I won't do more than mention the confusing construction four times as many more, which I would recommend against using, as I think it's ambiguous.
The grammatical rule is: use X times as many with countable nouns, and X times as much with uncountable nouns. The construction X times more is grammatical with both, but as many and as much are clearer in this context. Modifying adjectives, however, you should use four times more (or four times as):
four times more likely.
four times more prevalent.
four times more dangerous.
four times more effective.
I think the sentence makes sense to the question how many beans do you have and how many does Jim have.
You have 10 and Jim has four times more.
From a "scientific" perspective, the more than/ as many part of the expression indicates "direction"— think vector, rather than scalar. "More" indicates who has the greater quantity. The "four times" indicates the degree of the comparison — you have four times fewer than Jim. The more/as many and few/less than are analagous to "multiplied by" or "divided by" in mathematics.
Then, as the comments above point out, the correct form to use depends on whether the noun is countable or not.
Using times with a comparative (more, faster, better, etc.) doesn't make mathematical sense. You can't identify the second value in the equation: 4 × (more than you have). How much or many is more than you have? This is unknown for both countable and mass nouns.

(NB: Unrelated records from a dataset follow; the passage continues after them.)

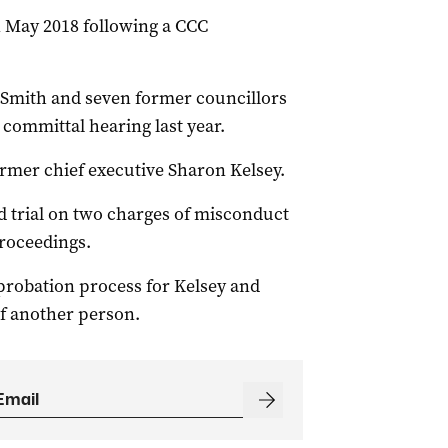
n May 2018 following a CCC
t Smith and seven former councillors
committal hearing last year.
ormer chief executive Sharon Kelsey.
 trial on two charges of misconduct
proceedings.
 probation process for Kelsey and
of another person.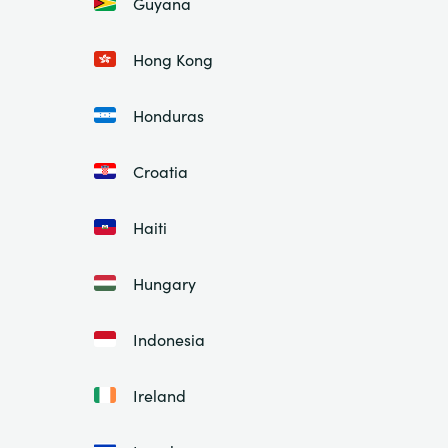
Guyana
Hong Kong
Honduras
Croatia
Haiti
Hungary
Indonesia
Ireland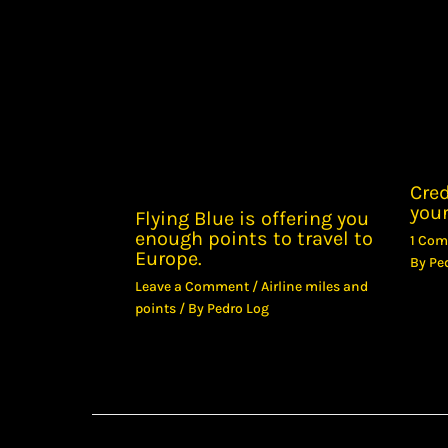
Cred
your
Flying Blue is offering you
enough points to travel to
1 Co
Europe.
By
Pe
Leave a Comment
/
Airline miles and
points
/ By
Pedro Log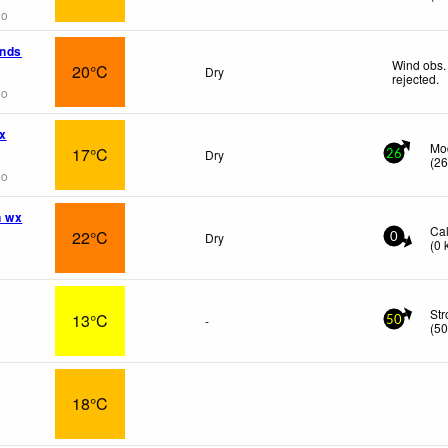
go
ands
Wind obs.
20°C
Dry
rejected
.
go
x
Mo
17°C
Dry
26
(
2
go
n wx
Ca
22°C
Dry
0
(
0
St
13°C
-
50
(
5
18°C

What is meant is four times as many (or as much) as you have. You can also say four times what you have. If you always multiply by the known value, you'll be clear and precise. Instead of times more, faster, or better, say times as much, many, fast, or good. Bill Walsh (in Lapsing Into a Comma) and Bryan Garner (in Garner's Modern American Usage, 3rd edition) explain this point well.
To scientists and mathematicians, 4 times more has a precise meaning. 4 times the base (10) is 40 so four times more than 10 is 50.

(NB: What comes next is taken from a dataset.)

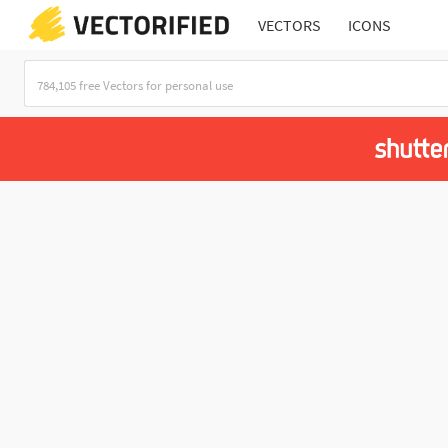
VECTORS
ICONS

One could say that 40 is four times ten, but 50 is four times more than 10.
Consider, what is 50% more than 10? 50% is another word for half. I would say that 50% more than 10 is 15 because you multiply 10 by a half and add that to 100. If you take the approach that you just multiply, then you would say that 5 is 50% more than 10?!
What if you made $10 per hour and I told you I made 1 times more than that per hour.
This is very similar to Percent - look that up on wikipedia and it has examples that show how something that is 100% more than something else is twice as large
I was taught that "X times more" is (X+1) times as many, it should be the "more correct" one but like many other terms that are frequently misused to the extent that they become the norm, it is not a surprise if it meant otherwise to some people.
Just try avoid using such words if you are the one writing it.